In order to investigate the feasibility to project 3D object, we conducted another experiment to reconstruct a 3D image "RGBCMY". The schematic of our experiment is exhibited in Fig. 9, which is modified from Fig. 4. Two image planes are set. And the distances from the filter to Image plane 1 and Image plane 2 are $f_O$ and ${f_O}'$ respectively. Text "RGB" is on Image plane 1, $f_O = 450 \textrm {mm}$. Text "CMY" is on Image plane 2, ${f_O}'= 600 \textrm {mm}$. We did both numerical simulation and optical reconstruction. And the results on each image plane are both shown in Fig. 10. When changing the focal plane of our camera, we could see one image getting blurred while the other one getting clear. It is obvious that our eyes could do the same and sense the information of depth. Notice that there are restrictions on this method. First, small aperture causes a large depth of focus [25], limiting the cognition of depth information. Second, the phase of lens results in a cone-shaped beam. Therefore, the Image plane 2 is larger than Image plane 1, which is hard for people to understand the scene.

## 4. Conclusion

A lensless full-color holographic projection system based on spatial superposition method is proposed. To simplify the system, a digital lens phase and digital blazed gratings are used to replace some substantial mechanism. Moreover, the CDS algorithm is used to flexibly zoom the sampling pitch and match the SLM size.
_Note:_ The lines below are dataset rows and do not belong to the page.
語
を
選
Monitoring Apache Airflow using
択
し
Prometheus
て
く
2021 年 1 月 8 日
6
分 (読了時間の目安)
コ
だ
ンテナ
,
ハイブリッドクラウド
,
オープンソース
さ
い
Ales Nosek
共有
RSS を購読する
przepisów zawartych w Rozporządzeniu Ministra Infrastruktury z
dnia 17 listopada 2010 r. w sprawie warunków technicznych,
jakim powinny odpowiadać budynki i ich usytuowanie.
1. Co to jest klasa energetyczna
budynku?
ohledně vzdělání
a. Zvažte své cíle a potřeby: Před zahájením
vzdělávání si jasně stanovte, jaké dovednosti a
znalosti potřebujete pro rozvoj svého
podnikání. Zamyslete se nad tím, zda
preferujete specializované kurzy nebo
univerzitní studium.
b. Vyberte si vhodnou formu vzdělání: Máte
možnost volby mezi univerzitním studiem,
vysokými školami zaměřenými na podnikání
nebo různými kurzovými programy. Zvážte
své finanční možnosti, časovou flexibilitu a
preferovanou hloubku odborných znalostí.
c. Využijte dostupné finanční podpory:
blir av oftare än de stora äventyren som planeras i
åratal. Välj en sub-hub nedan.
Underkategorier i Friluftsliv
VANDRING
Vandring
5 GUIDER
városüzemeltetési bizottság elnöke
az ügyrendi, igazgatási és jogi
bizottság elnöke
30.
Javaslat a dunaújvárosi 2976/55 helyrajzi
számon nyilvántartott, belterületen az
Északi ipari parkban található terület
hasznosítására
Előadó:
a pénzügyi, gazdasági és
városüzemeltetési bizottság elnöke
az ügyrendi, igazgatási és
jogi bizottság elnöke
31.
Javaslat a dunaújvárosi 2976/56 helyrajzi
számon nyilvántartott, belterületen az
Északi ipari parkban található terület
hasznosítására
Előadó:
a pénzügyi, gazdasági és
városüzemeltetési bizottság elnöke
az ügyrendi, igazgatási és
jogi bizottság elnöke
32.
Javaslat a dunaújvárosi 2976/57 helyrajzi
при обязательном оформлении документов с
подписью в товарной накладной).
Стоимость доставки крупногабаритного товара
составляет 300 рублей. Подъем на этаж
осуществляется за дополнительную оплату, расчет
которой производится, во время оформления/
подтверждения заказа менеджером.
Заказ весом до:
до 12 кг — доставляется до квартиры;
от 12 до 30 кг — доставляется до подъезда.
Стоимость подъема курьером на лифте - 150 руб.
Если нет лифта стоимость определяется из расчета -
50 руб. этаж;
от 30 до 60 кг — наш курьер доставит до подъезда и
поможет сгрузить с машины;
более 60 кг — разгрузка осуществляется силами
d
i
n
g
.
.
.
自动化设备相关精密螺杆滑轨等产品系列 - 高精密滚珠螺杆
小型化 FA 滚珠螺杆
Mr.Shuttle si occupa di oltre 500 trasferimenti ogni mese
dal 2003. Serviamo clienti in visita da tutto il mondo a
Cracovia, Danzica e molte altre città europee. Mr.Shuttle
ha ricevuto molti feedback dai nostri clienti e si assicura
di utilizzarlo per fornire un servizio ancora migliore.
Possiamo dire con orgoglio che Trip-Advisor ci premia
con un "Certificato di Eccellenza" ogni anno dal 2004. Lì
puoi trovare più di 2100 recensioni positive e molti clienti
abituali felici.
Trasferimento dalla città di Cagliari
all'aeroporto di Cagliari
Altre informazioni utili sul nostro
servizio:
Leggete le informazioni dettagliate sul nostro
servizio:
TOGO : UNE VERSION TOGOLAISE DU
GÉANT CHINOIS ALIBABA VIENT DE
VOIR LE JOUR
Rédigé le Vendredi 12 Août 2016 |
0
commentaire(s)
The proposed method has the following advantages: (i) The filter is capable of eliminating the irrelevant images caused by the color-multiplexed CGH in spatial superposition method. (ii) The color-projection system is as simple and compact as a monochromatic projection sy stem. The optical path only consists of a single-chip SLM and a small-aperture filter. (iii) The system is highly flexible because digital phases and the CDS algorithm are used. (iv) The SLM pixels can be fully used since there is no chip division. And the time response characteristic can be fully used because time division is not needed. (v) Use a non-iterative algorithm, which is of high speed. Meanwhile, there are still some shortcomings. For example, the speckle and color channel crosstalk are still so severe that affect the image quality greatly. Besides, many irrelevant images are generated because of the color-multiplexed CGH. They alone with the higher diffraction orders result in a low utilization of light energy. In general, this method has certain advantages and application prospects in color lensless holographic dynamic projection, and has much potential for further improvement.

## Funding

National Natural Science Foundation of China (6077702).

## Acknowledgments

The LCoS and other optical devices are provided by Department of Physics, Zhejiang University. And these equipments are supported by the Zhejiang university physics department 2019 teaching reform research project (201904)

## Disclosures

The authors declare no conflicts of interest.